What did your Patient Access implementation teach you? Payers that bought a Patient Access solution in 2021 and barely touched it since should assume that vendor relationship needs re-evaluation under the heavier 2027 requirements — API usage metrics reporting began in 2026, and prior auth data raises the data-quality bar. Payers that ran it well have a head start and a known-quantity vendor.
How fragmented is your authorization data? Count the systems where an authorization can be created or updated (UM platform, delegated vendors, claims system overrides, legacy portals). Below three, your data layer is a project; above five, it's a program — and it, not vendor selection, is your critical path to January 2027.
What does your UM platform vendor actually have? Many UM platforms now ship CRD/DTR/PAS modules of varying maturity. A genuinely capable module can collapse Layer 3 dramatically. Diligence it like infrastructure: demand live-production references, not roadmap slides — at this point in the cycle, "generally available next quarter" is a schedule risk you can't absorb.
Multi-line complexity? If you operate MA, Medicaid, and Marketplace products, requirements differ by line (QHP timeframe carve-outs, state Medicaid contract layers). Configurable-per-program beats hard-coded — a question to ask vendors and your own architects with equal severity.
Questions that belong in every RFP
Whatever the sourcing decision, these belong verbatim in vendor diligence:
- Which Da Vinci implementation guide versions do you support in production today, at which named customers, and what is your policy when the guides version again?
- Where does authorization state live in your architecture — and can you operate statelessly against our system of record, with no nightly sync?
- How do you handle the X12 278 rail: native translation, clearinghouse partnership, or "not our problem"? Show the mapping tables.
- What are your conformance-testing artifacts, and will you commit to delivery dates defined by passing them — with remedies?
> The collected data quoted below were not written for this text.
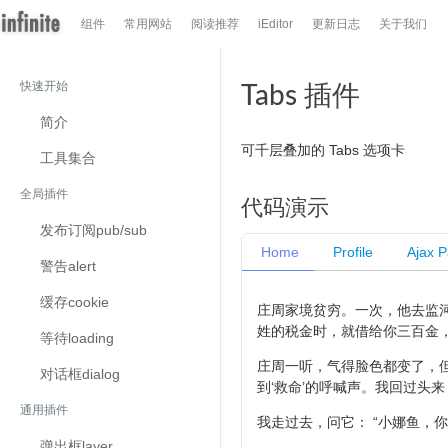
组件
常用网站
阅读推荐
iEditor
更新日志
关于我们
快速开始
Tabs 插件
简介
可千层叠加的 Tabs 选项卡
工具集合
全局插件
代码演示
发布订阅
pub/sub
Home
Profile
Ajax 
警告
alert
缓存
cookie
庄周家境贫穷。一次，他去监
姓的税金时，就借给你三百金，
等待
loading
庄周一听，气得脸色都变了，
对话框
dialog
到‘救命’的呼喊声。我回过头
通用插件
我走过去，问它： “小娜鱼，
弹出框
layer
- How is per-program configuration handled (MA vs. Medicaid vs. QHP differences), and what does adding a state contract's custom rules cost?
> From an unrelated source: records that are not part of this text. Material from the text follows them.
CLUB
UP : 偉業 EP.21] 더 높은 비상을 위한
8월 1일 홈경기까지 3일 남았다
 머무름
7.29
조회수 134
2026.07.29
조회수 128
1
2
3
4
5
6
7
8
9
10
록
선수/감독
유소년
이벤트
Vendors comfortable with these questions exist; vendors who answer them with roadmap language are telling you where your January 2027 risk lives.
A defensible default, and its failure modes
For a mid-market payer without a standing interoperability team, the defensible default is: one platform vendor for Layers 1 and the PAS/CRD /DTR scaffolding; internal (or SI-assisted) ownership of Layer 2; UM platform integration for Layer 3, using the UM vendor's modules where they demonstrably work in production.
Its failure modes are predictable. Watch for: the compliance-silo pattern, where the bought platform keeps its own authorization state and drifts from your UM truth (make "single system of record" a contractual architecture requirement); vendor roadmap slippage eating your testing window (contract for conformance-tested delivery dates with real remedies); and the data layer silently becoming "phase two" because it lacks a deadline (it is the deadline — every API demo against dirty data is a demo, not progress).
Build versus buy is the wrong binary. The right question is: which layers are undifferentiated compliance infrastructure, and which layer encodes how your organization actually manages care? Buy the first kind. Own the second — because after 2027, the payers that own their authorization data model will be the ones that can automate on top of it.